訊くと曽我はハーブを販売する店の店長しているという。そして雅彦はその店でバイトすることになったが、そこはヤクザが経営する脱法ハーブの店だった。
第三章は、景子、困惑する
居候の身から独立し、雅彦と太一、子供二人を立派に育てるために景子は正社員の職を探すが、なかなか見つからない。
正社員登用がある衣料の販売の職につくが、クレーマーにつきまとわれる。クレーマーは景子の客への対応について、本社にいうと脅し、十万円を要求してきた。正社員になるために本社に告げ口されたくない。
景子は、困惑する。
そんな景子の異変を善吉は気づいていた。
第五章は、宮藤、追及する
刑事の宮藤は拘泥せずにはおられない事件がある。それは墨田区で起きた秋山家火災事故だった。その事故で秋山史親が焼死した。

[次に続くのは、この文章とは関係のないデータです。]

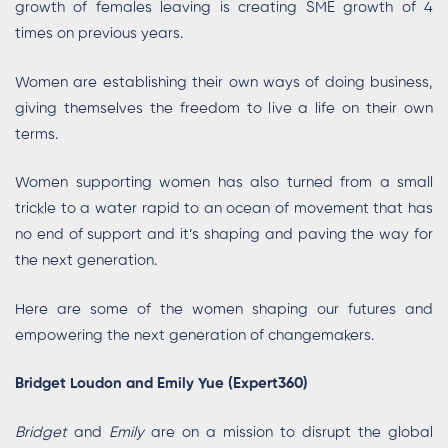
growth of females leaving is creating SME growth of 4
times on previous years.
Women are establishing their own ways of doing business,
giving themselves the freedom to live a life on their own
terms.
Women supporting women has also turned from a small
trickle to a water rapid to an ocean of movement that has
no end of support and it’s shaping and paving the way for
the next generation.
Here are some of the women shaping our futures and
empowering the next generation of changemakers.
Bridget Loudon and Emily Yue (Expert360)
Bridget
and
Emily
are on a mission to disrupt the global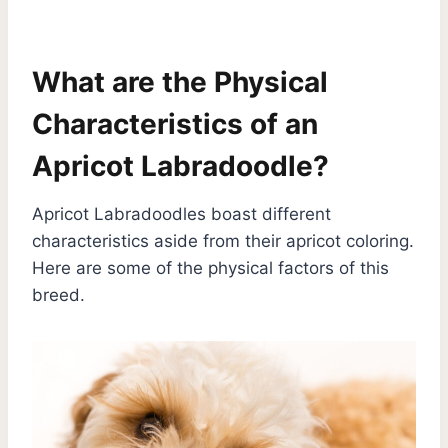
What are the Physical
Characteristics of an
Apricot Labradoodle?
Apricot Labradoodles boast different
characteristics aside from their apricot coloring.
Here are some of the physical factors of this
breed.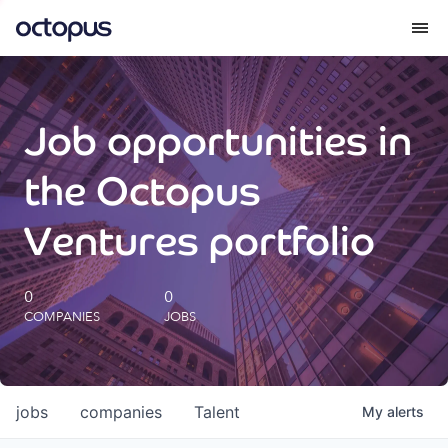
What we do
Job opportunities in
How we do it
the Octopus
Our impact
Ventures portfolio
Future Generations Reports
0
0
COMPANIES
JOBS
Octopus Giving
Careers
jobs
companies
Talent
My
alerts
Insights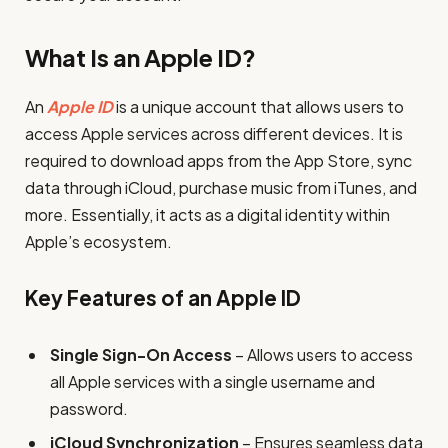
What Is an Apple ID?
An
Apple ID
is a unique account that allows users to
access Apple services across different devices. It is
required to download apps from the App Store, sync
data through iCloud, purchase music from iTunes, and
more. Essentially, it acts as a digital identity within
Apple’s ecosystem.
Key Features of an Apple ID
Single Sign-On Access
– Allows users to access
all Apple services with a single username and
password.
iCloud Synchronization
– Ensures seamless data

警察は事件性なしとみているが、宮藤は納得できない。史親の妻景子に疑いの目を向けた。
宮藤は任意で景子の事情聴取をし、自白がとれると思ったところに邪魔が入った。
第六章は、善吉、立ちはだかる
刑事の宮藤は秋山家の火災は何者かが秋山史親を殺害するために放火したのだと疑わなかった。妻の景子に疑いの目を向けていたが、史親の父親の善吉に変わった。
秋山善吉工務店の近隣で善吉について聴き込みするが、善吉の評判はよかった。
昔気質の職人
法被を着た不言実行
古き佳き昭和ひとケタ
宮藤は善吉を追い込むことができないまま、ある事件が起こってしまう。
そして、最後に真相が明らかになる。